QUOTE (teddillard @ Nov 7 2009, 07:17 PM)

Sorry, where do you get that? I may be completely off-base here, but the CMOS just gives you a readout of each pixel, not A/D at the pixel... in any case, the processing is the real "secret sauce" here. As I mentioned, one sensor design had noise filtering and some limited color processing before the A/D conversion- working the analog data. There was a great deal of promise with that, but I believe it fell short in actual practice, and I haven't heard of anyone else doing it.
I totally agree with you on the format, Wayne, it's really exciting but has, so far, fallen short on image quality across the board. And DarkPenguin, the firmware is what is in the processor- what you're calling the chip. Upgrade the firmware, upgrade the processor... so you could keep the same processor and change the processing by reprogramming the "chip".
I thought I'd heard this before, so I did a little research. Turns out CMOS does the electron to voltage conversion at the pixel level which I believe has been misinterpreted as the A/D conversion by some in various forums. This is one of the major difference between CMOS and CCD, and is one reason the actual light sensitive area of the CCD sensor is a greater % of the chip. (Surprisingly enough even on a CCD that light sensitive area is only 30% of the surface of the chip).

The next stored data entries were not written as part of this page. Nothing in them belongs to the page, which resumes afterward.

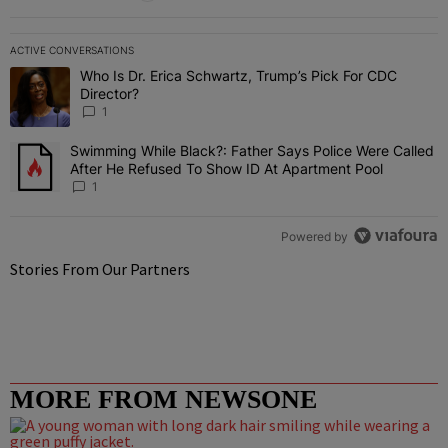
ACTIVE CONVERSATIONS
The following is a list of the most commented articles in the last 7 
Who Is Dr. Erica Schwartz, Trump’s Pick For CDC
A trending article titled "Who Is Dr. Erica Schwartz, Trump’s Pick 
Director?
1
Swimming While Black?: Father Says Police Were Called
A trending article titled "Swimming While Black?: Father Says Pol
After He Refused To Show ID At Apartment Pool
1
Powered by
Stories From Our Partners
MORE FROM NEWSONE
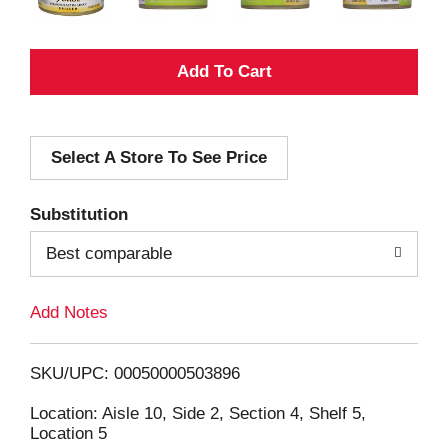
A
d
Select A Store To See Price
d
T
Substitution
o
Best comparable
L
Add Notes
i
SKU/UPC: 00050000503896
s
Location: Aisle 10, Side 2, Section 4, Shelf 5,
Location 5
t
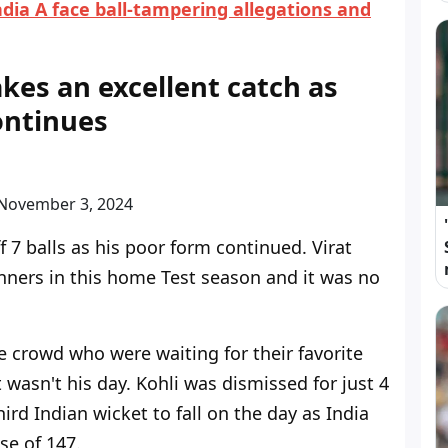
dia A face ball-tampering allegations and
akes an excellent catch as
continues
N
o
v
e
m
b
e
r
3
,
2
0
2
4
f 7 balls as his poor form continued. Virat
nners in this home Test season and it was no
the crowd who were waiting for their favorite
t wasn't his day. Kohli was dismissed for just 4
hird Indian wicket to fall on the day as India
se of 147.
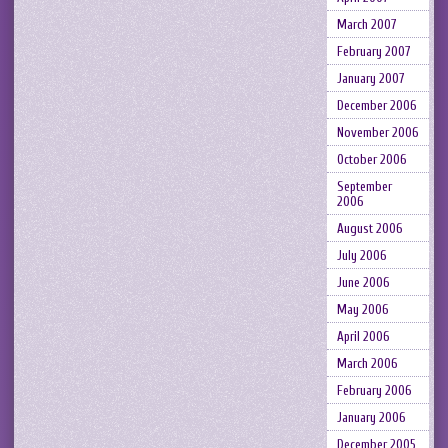
March 2007
February 2007
January 2007
December 2006
November 2006
October 2006
September
2006
August 2006
July 2006
June 2006
May 2006
April 2006
March 2006
February 2006
January 2006
December 2005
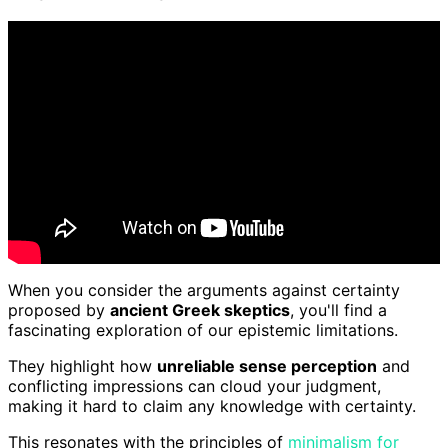
When you consider the arguments against certainty
proposed by
ancient Greek skeptics
, you'll find a
fascinating exploration of our epistemic limitations.
They highlight how
unreliable sense perception
and
conflicting impressions can cloud your judgment,
making it hard to claim any knowledge with certainty.
This resonates with the principles of
minimalism for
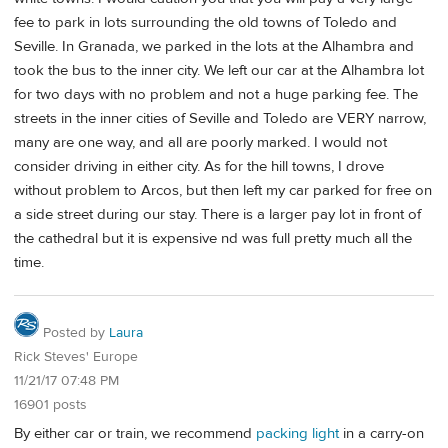
fee to park in lots surrounding the old towns of Toledo and
Seville. In Granada, we parked in the lots at the Alhambra and
took the bus to the inner city. We left our car at the Alhambra lot
for two days with no problem and not a huge parking fee. The
streets in the inner cities of Seville and Toledo are VERY narrow,
many are one way, and all are poorly marked. I would not
consider driving in either city. As for the hill towns, I drove
without problem to Arcos, but then left my car parked for free on
a side street during our stay. There is a larger pay lot in front of
the cathedral but it is expensive nd was full pretty much all the
time.
Posted by
Laura
Rick Steves' Europe
11/21/17 07:48 PM
16901 posts
By either car or train, we recommend
packing light
in a carry-on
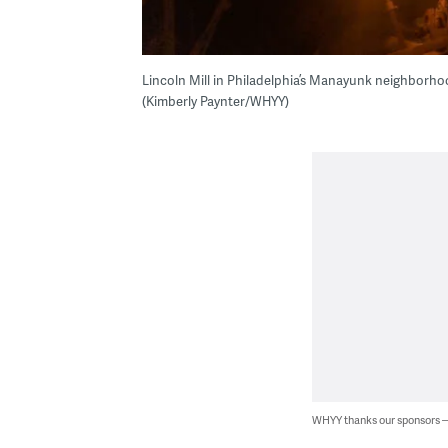
Lincoln Mill in Philadelphia’s Manayunk neighborho
(Kimberly Paynter/WHYY)
WHYY thanks our sponsors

However, from everything I can find, the CMOS sensor does do much of the image processing in the chip itself, including the A/D conversion. The Camera firmware receives digital data from a CMOS sensor, not Analog data. Even the article you linked indicates this to be true ..."In the case of the EOS 5D Mark II and 50D cameras, the raw digital data produced by the A/D converter is fed directly to the DIGIC 4 image processing circuit". So the A/D conversion occurs before the camera firmware/processor sees it.
There is a couple of diagrams in this article by Dalsa which also shows the A/D convertor is part of the CMOS circuitry ...
http://www.dalsa.com/public/corp/Photonics...S_Litwiller.pdf.
To me it appears CMOS IQ is very dependent on in chip circuitry.
One apparent advantage of LiveMOS sensors is they allow a CMOS type of sensor to obtain the same light sensitve surface as a CCD ... about 30% of each pixel. According this this source, a CMOS sensor is more in the neighborhood of 10%
http://www.dcviews.com/press/Olympus-Panasonic-MOS.htm. This also shows one of the purported advantages of Live MOS.
It's easy to see how even minor efforts to shrink the on chip electronics of CMOS sensors can lead to substantial gains in the light sensitive area of the sensor, yielding improved signal to noise ratios.